**What is expected**
All lines holding the string "Canada" should be copied from the data below.

**Given data**
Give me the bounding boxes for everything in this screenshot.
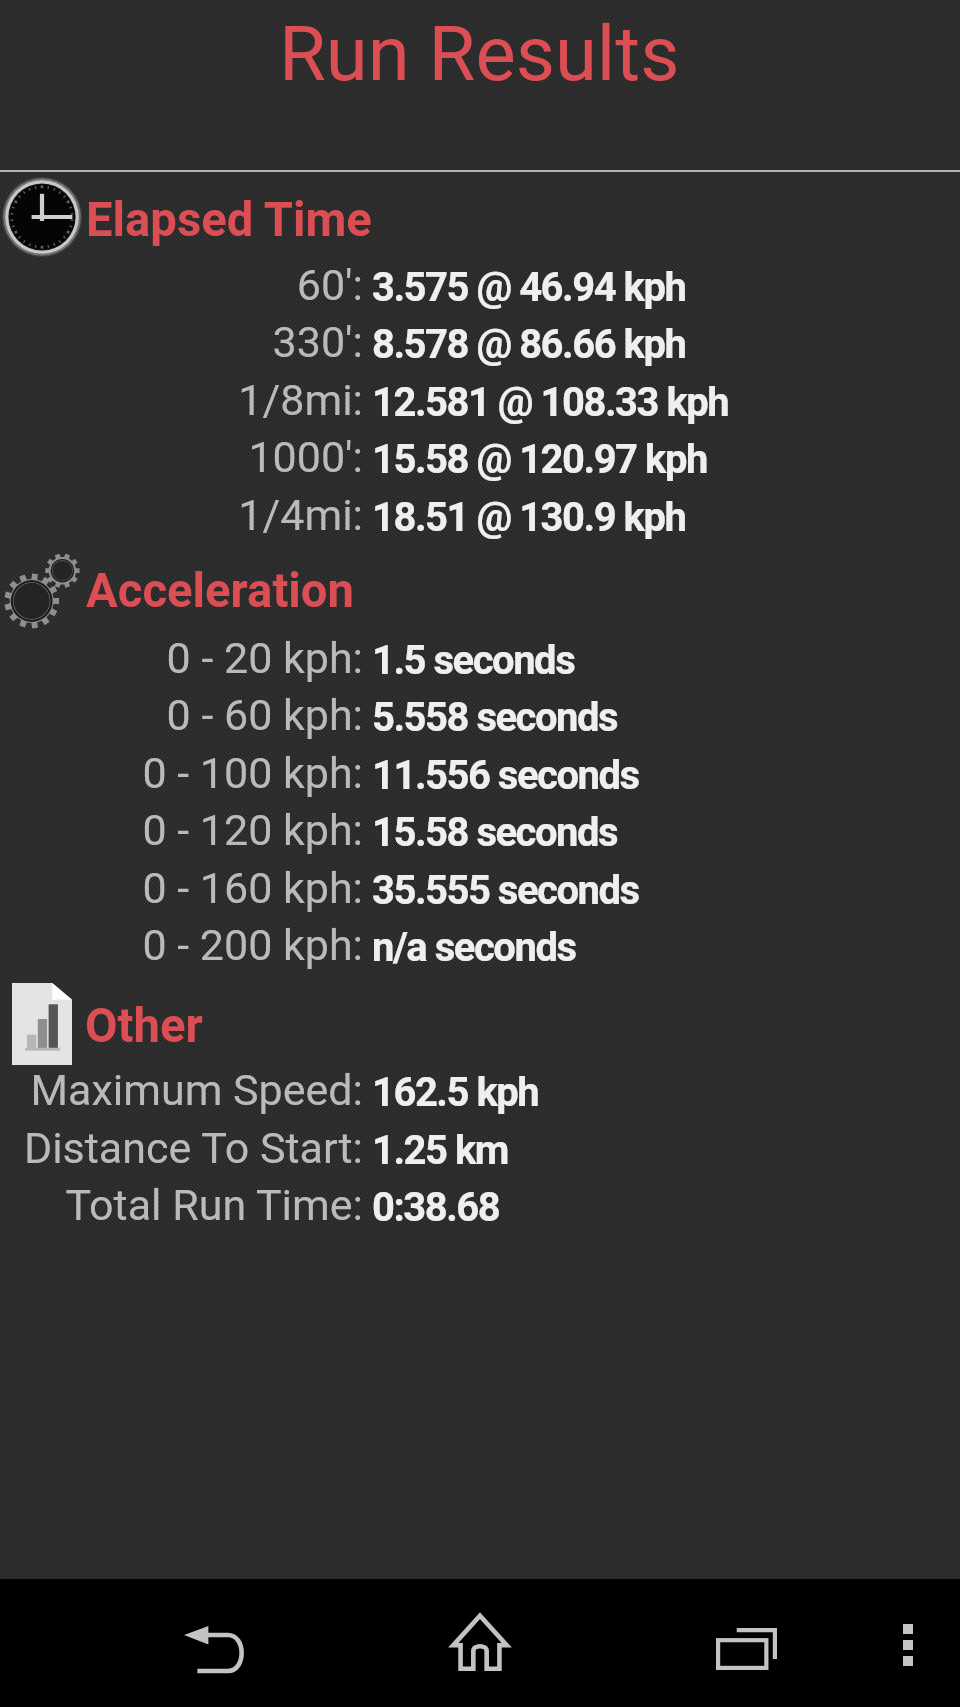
staticText: Maximum Speed: <box>0 1065 363 1115</box>
staticText: 330': <box>0 317 363 367</box>
staticText: 1000': <box>0 432 363 482</box>
button[interactable]: 0 - 100 kph: <box>0 738 960 795</box>
button[interactable]: 1/4mi: <box>0 480 960 537</box>
button[interactable]: 0 - 60 kph: <box>0 680 960 737</box>
staticText: 1.5 seconds <box>372 637 575 684</box>
staticText: 15.58 seconds <box>372 809 618 856</box>
button[interactable]: 0 - 160 kph: <box>0 853 960 910</box>
button[interactable]: Distance To Start: <box>0 1113 960 1170</box>
staticText: Run Results <box>279 9 680 98</box>
staticText: Total Run Time: <box>0 1180 363 1230</box>
staticText: Elapsed Time <box>86 192 372 247</box>
button[interactable]: Home <box>390 1586 570 1700</box>
button[interactable]: 0 - 120 kph: <box>0 795 960 852</box>
button[interactable]: 0 - 200 kph: <box>0 910 960 967</box>
button[interactable]: 1000': <box>0 422 960 479</box>
staticText: 0:38.68 <box>372 1184 500 1231</box>
staticText: 0 - 60 kph: <box>0 690 363 740</box>
button[interactable]: Recent apps <box>656 1586 836 1700</box>
staticText: 15.58 @ 120.97 kph <box>372 436 707 483</box>
staticText: 11.556 seconds <box>372 752 639 799</box>
button[interactable]: 60': <box>0 250 960 307</box>
staticText: 3.575 @ 46.94 kph <box>372 264 686 311</box>
staticText: 0 - 120 kph: <box>0 805 363 855</box>
button[interactable]: 1/8mi: <box>0 365 960 422</box>
staticText: 5.558 seconds <box>372 694 618 741</box>
staticText: 35.555 seconds <box>372 867 639 914</box>
staticText: 0 - 20 kph: <box>0 633 363 683</box>
staticText: Acceleration <box>86 563 354 618</box>
staticText: 1.25 km <box>372 1127 508 1174</box>
staticText: 0 - 200 kph: <box>0 920 363 970</box>
staticText: 0 - 100 kph: <box>0 748 363 798</box>
staticText: 18.51 @ 130.9 kph <box>372 494 686 541</box>
staticText: 12.581 @ 108.33 kph <box>372 379 729 426</box>
staticText: 8.578 @ 86.66 kph <box>372 321 686 368</box>
button[interactable]: 330': <box>0 307 960 364</box>
staticText: 60': <box>0 260 363 310</box>
staticText: Other <box>85 998 203 1053</box>
button[interactable]: Maximum Speed: <box>0 1055 960 1112</box>
button[interactable]: More options <box>856 1586 960 1700</box>
staticText: Distance To Start: <box>0 1123 363 1173</box>
staticText: 162.5 kph <box>372 1069 539 1116</box>
staticText: 0 - 160 kph: <box>0 863 363 913</box>
button[interactable]: 0 - 20 kph: <box>0 623 960 680</box>
button[interactable]: Total Run Time: <box>0 1170 960 1227</box>
staticText: n/a seconds <box>372 924 576 971</box>
button[interactable]: Back <box>124 1586 304 1700</box>
staticText: 1/4mi: <box>0 490 363 540</box>
staticText: 1/8mi: <box>0 375 363 425</box>
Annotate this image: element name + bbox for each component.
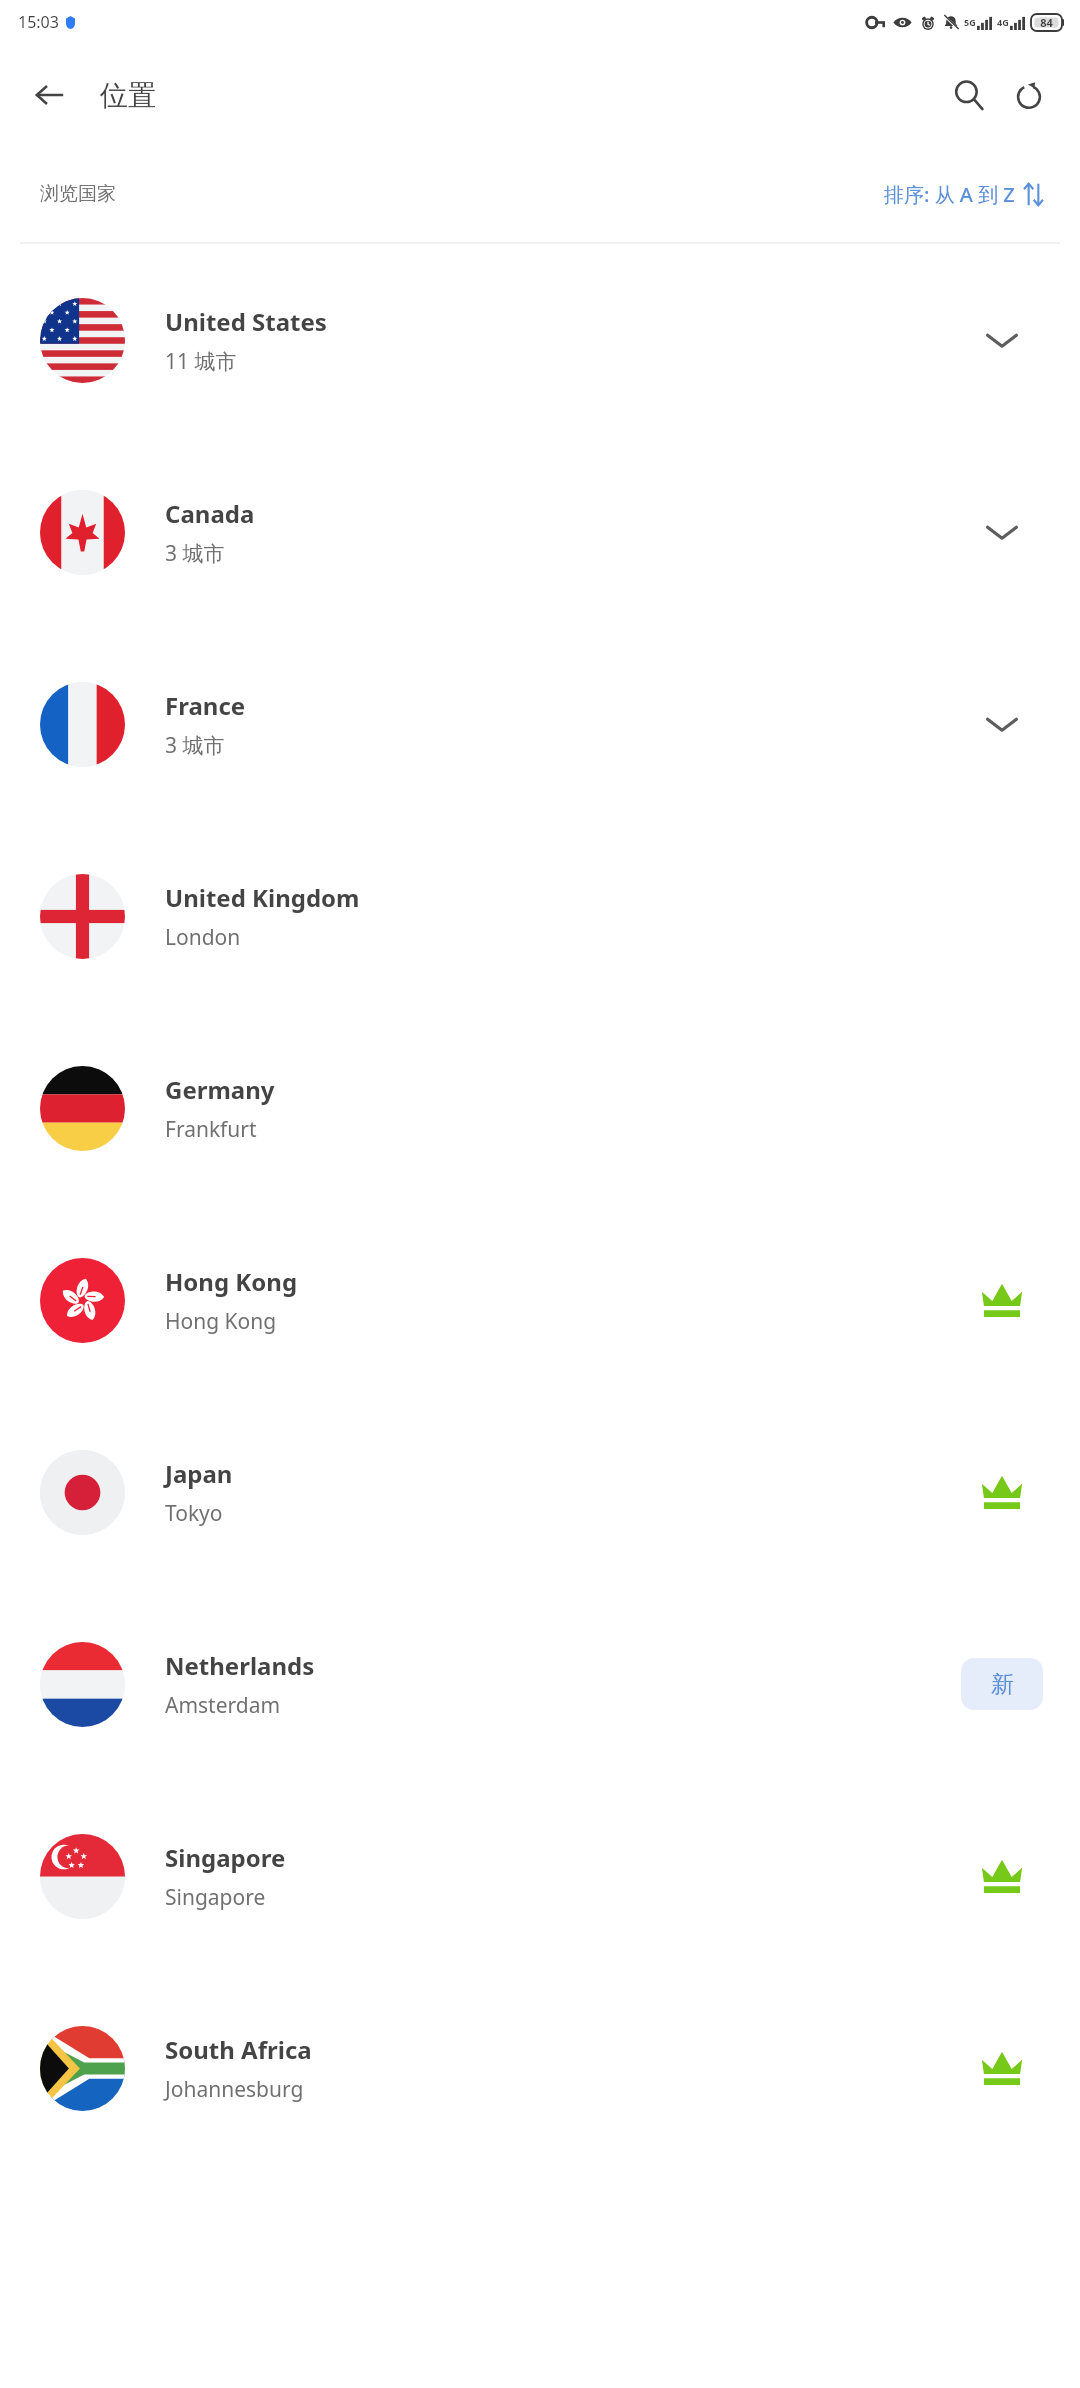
staticText: Amsterdam xyxy=(165,1691,281,1720)
staticText: France xyxy=(165,689,246,722)
staticText: 4G xyxy=(997,16,1009,28)
staticText: Netherlands xyxy=(165,1649,315,1682)
button[interactable]: France xyxy=(0,628,1080,820)
staticText: United States xyxy=(165,305,327,338)
button[interactable]: Premium xyxy=(964,1454,1040,1530)
staticText: 浏览国家 xyxy=(40,182,116,206)
staticText: London xyxy=(165,923,241,952)
button[interactable]: South Africa xyxy=(0,1972,1080,2164)
button[interactable]: Expand xyxy=(964,494,1040,570)
button[interactable]: Japan xyxy=(0,1396,1080,1588)
button[interactable]: Back xyxy=(22,67,78,123)
button[interactable]: Expand xyxy=(964,302,1040,378)
staticText: Singapore xyxy=(165,1883,266,1912)
staticText: Hong Kong xyxy=(165,1307,277,1336)
button[interactable]: Premium xyxy=(964,2030,1040,2106)
button[interactable]: United States xyxy=(0,244,1080,436)
staticText: 84 xyxy=(1040,15,1053,30)
staticText: Canada xyxy=(165,497,255,530)
button[interactable]: Singapore xyxy=(0,1780,1080,1972)
button[interactable]: Search xyxy=(940,66,998,124)
button[interactable]: United Kingdom xyxy=(0,820,1080,1012)
button[interactable]: 新 xyxy=(961,1658,1043,1710)
staticText: Singapore xyxy=(165,1841,286,1874)
staticText: Frankfurt xyxy=(165,1115,257,1144)
staticText: 新 xyxy=(991,1670,1014,1699)
staticText: Germany xyxy=(165,1073,275,1106)
staticText: 3 城市 xyxy=(165,539,225,568)
staticText: United Kingdom xyxy=(165,881,360,914)
staticText: 5G xyxy=(964,16,976,28)
staticText: Tokyo xyxy=(165,1499,223,1528)
staticText: Hong Kong xyxy=(165,1265,298,1298)
button[interactable]: Canada xyxy=(0,436,1080,628)
button[interactable]: Refresh xyxy=(1000,66,1058,124)
staticText: 位置 xyxy=(100,78,156,113)
staticText: 排序: 从 A 到 Z xyxy=(884,181,1015,208)
button[interactable]: Hong Kong xyxy=(0,1204,1080,1396)
button[interactable]: Expand xyxy=(964,686,1040,762)
button[interactable]: Premium xyxy=(964,1838,1040,1914)
staticText: Japan xyxy=(165,1457,233,1490)
staticText: 11 城市 xyxy=(165,347,237,376)
button[interactable]: Germany xyxy=(0,1012,1080,1204)
button[interactable]: Netherlands xyxy=(0,1588,1080,1780)
button[interactable]: 排序: 从 A 到 Z xyxy=(878,173,1050,216)
staticText: 3 城市 xyxy=(165,731,225,760)
staticText: 15:03 xyxy=(18,11,59,33)
staticText: South Africa xyxy=(165,2033,312,2066)
staticText: Johannesburg xyxy=(165,2075,304,2104)
button[interactable]: Premium xyxy=(964,1262,1040,1338)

**Expected output**
staticText: Canada xyxy=(165,497,255,530)
button[interactable]: Canada xyxy=(0,436,1080,628)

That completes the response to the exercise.